For How LONG? Until tomorrow? Maybe next week?
douchbag politicians
"The motion states that the European Central Bank (ECB) will no longer need to buy bonds on the secondary markets"
This is from yesterday, junkies can not go cold turkey ===========================
Euro zone to urge ECB to buy more bonds, Germany at odds By Julien Toyer and Andreas RinkePosted 2011/10/25 at 9:54 am EDT
BRUSSELS/BERLIN, Oct. 25, 2011 (Reuters) — Euro zone leaders are set to call on the European Central Bank to go on buying bonds to support the Italian and Spanish debt markets, according to draft conclusions ahead of a summit Wednesday, but Germany said it opposed such a step.
 German Chancellor Angela Merkel speaks after receiving an award for Understanding and Tolerance from the Director of the Jewish Museum Werner Michael Blumenthal during a ceremony at the museum in Berlin October 24, 2011. REUTERS/Michael Gottschalk/Pool
According to a draft obtained by Reuters, the leaders will say in their conclusions: "We fully support the ECB in its actions to ensure price stability in the euro area, including its non-standard measures in the current exceptional financial market environment."

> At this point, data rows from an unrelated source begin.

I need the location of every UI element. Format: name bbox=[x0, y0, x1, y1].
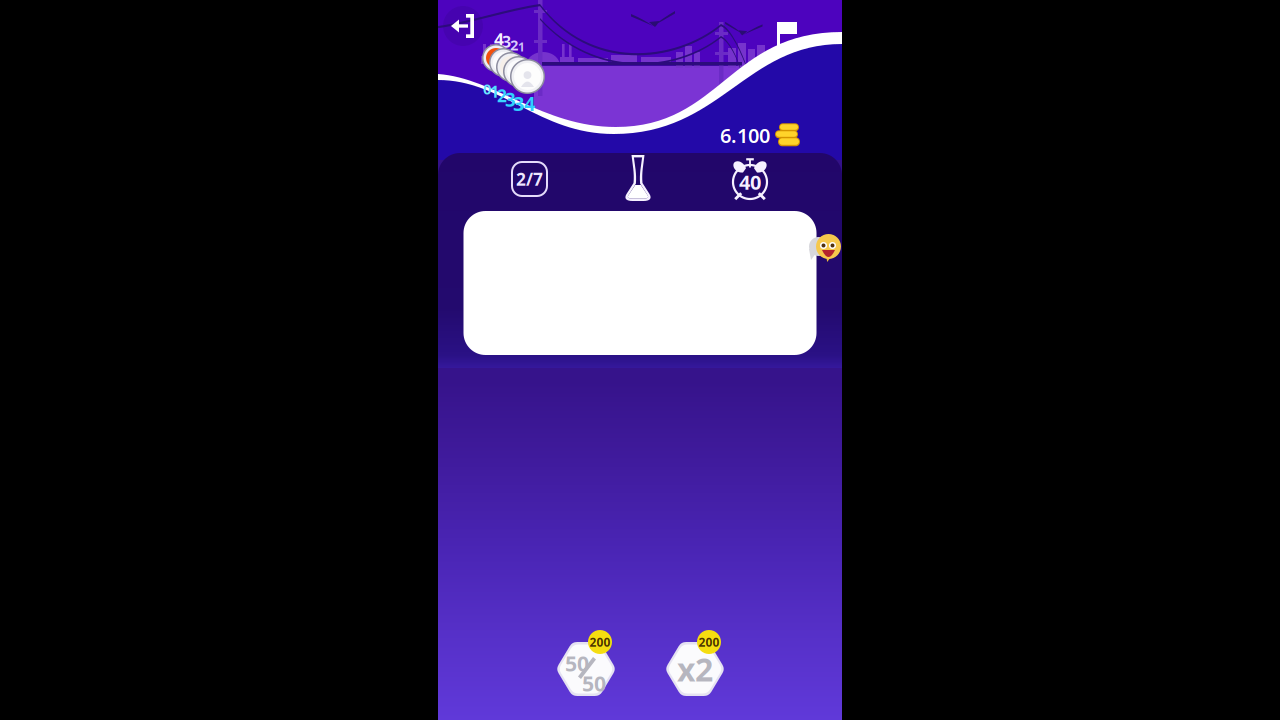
staticText: 2 bbox=[510, 35, 518, 54]
button[interactable]: 2/7 bbox=[512, 162, 547, 196]
button[interactable]: 50 bbox=[556, 630, 618, 698]
staticText: 40 bbox=[739, 169, 761, 195]
staticText: 3 bbox=[502, 31, 511, 52]
staticText: x2 bbox=[677, 648, 713, 690]
staticText: 200 bbox=[590, 634, 610, 650]
button[interactable]: x2 bbox=[665, 630, 727, 698]
staticText: 2 bbox=[497, 84, 507, 107]
staticText: 1 bbox=[490, 81, 499, 102]
staticText: 6.100 bbox=[720, 122, 770, 149]
staticText: 0 bbox=[483, 79, 491, 98]
staticText: 50 bbox=[582, 669, 606, 697]
button[interactable]: 40 bbox=[724, 155, 776, 203]
staticText: 3 bbox=[505, 87, 516, 112]
staticText: 50 bbox=[565, 649, 589, 677]
staticText: 4 bbox=[494, 28, 504, 51]
staticText: 1 bbox=[518, 39, 525, 55]
staticText: 200 bbox=[698, 634, 720, 650]
staticText: 34 bbox=[513, 90, 535, 117]
button[interactable]: Hint bbox=[621, 153, 655, 203]
staticText: 2/7 bbox=[516, 168, 543, 190]
button[interactable]: Back bbox=[440, 3, 486, 49]
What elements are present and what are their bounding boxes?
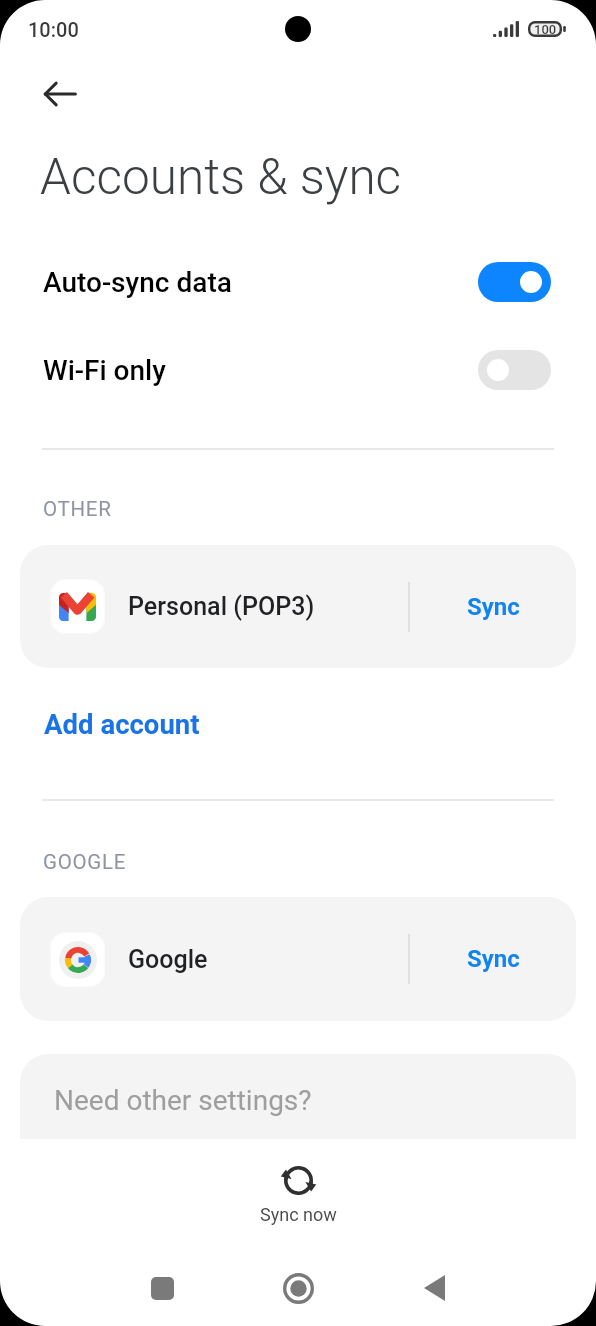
staticText: Sync <box>467 945 520 973</box>
staticText: Need other settings? <box>54 1084 312 1117</box>
staticText: Accounts & sync <box>40 148 402 206</box>
staticText: Wi-Fi only <box>43 354 166 387</box>
button[interactable]: Add account <box>32 700 212 748</box>
button[interactable]: Personal (POP3) <box>20 545 408 668</box>
button[interactable]: Google <box>20 897 408 1021</box>
staticText: Auto-sync data <box>43 266 232 299</box>
staticText: OTHER <box>43 497 112 521</box>
staticText: Sync <box>467 593 520 621</box>
staticText: Add account <box>44 708 200 740</box>
button[interactable]: Sync <box>410 897 576 1021</box>
staticText: Personal (POP3) <box>128 592 315 621</box>
button[interactable]: Auto-sync data <box>0 242 596 322</box>
button[interactable]: Sync now <box>230 1160 367 1231</box>
staticText: 10:00 <box>28 18 79 41</box>
button[interactable]: Sync <box>410 545 576 668</box>
button[interactable]: Back <box>402 1256 466 1320</box>
staticText: Sync now <box>260 1204 337 1225</box>
button[interactable]: Need other settings? <box>20 1054 576 1139</box>
button[interactable]: Home <box>266 1256 330 1320</box>
staticText: 100 <box>534 22 557 37</box>
button[interactable]: Wi-Fi only <box>0 330 596 410</box>
staticText: Google <box>128 945 208 974</box>
button[interactable]: Back <box>31 65 89 123</box>
button[interactable]: Recents <box>130 1256 194 1320</box>
staticText: GOOGLE <box>43 850 127 874</box>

EU sources said "non-standard measures" referred to the ECB buying the bonds of distressed euro zone sovereigns in the secondary market, which it resumed in August to help prop up Italy and Spain.

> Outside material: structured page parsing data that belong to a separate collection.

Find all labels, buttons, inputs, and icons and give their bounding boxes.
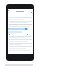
button[interactable] xyxy=(8,28,28,30)
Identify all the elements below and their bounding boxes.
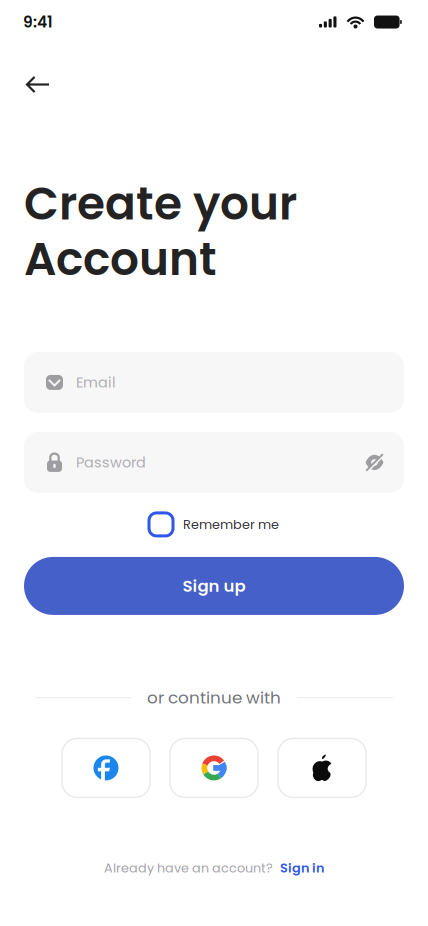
staticText: Sign in — [280, 859, 324, 877]
button[interactable]: Already have an account? — [104, 859, 324, 877]
button[interactable]: Continue with Facebook — [62, 738, 150, 798]
button[interactable]: Continue with Google — [170, 738, 258, 798]
staticText: Password — [76, 452, 146, 473]
staticText: Account — [24, 228, 217, 291]
staticText: Email — [76, 372, 116, 393]
staticText: Remember me — [183, 516, 279, 533]
button[interactable]: Back — [14, 63, 62, 106]
staticText: 9:41 — [23, 11, 53, 33]
staticText: Create your — [24, 172, 297, 236]
button[interactable]: Sign up — [24, 557, 404, 615]
button[interactable]: Continue with Apple — [278, 738, 366, 798]
button[interactable]: Remember me — [149, 513, 279, 536]
staticText: Sign up — [182, 574, 246, 598]
staticText: or continue with — [147, 686, 281, 709]
staticText: Already have an account? — [104, 859, 273, 877]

German Chancellor Angela Merkel reacted quickly in Berlin, telling reporters she did not want a declaration from politicians telling the ECB what do to. "This sentence, the way it is in the communique now, is not accepted by Germany," Merkel said.
"We are negotiating toward getting a statement from the ECB on what it wants to do."
The ECB has been buying Spanish and Italian bonds for more than two months in an effort to push down their debt yields and funding costs, with investors fearing that both countries could be headed the same way as Greece, Ireland and Portugal, all of which have received EU/IMF bailouts.
In all, the ECB has so far bought around 170 billion euros ($238 billion) of distressed euro zone debt, helping keep in check a widening yield spread between peripheral euro zone nations' bonds and benchmark German debt.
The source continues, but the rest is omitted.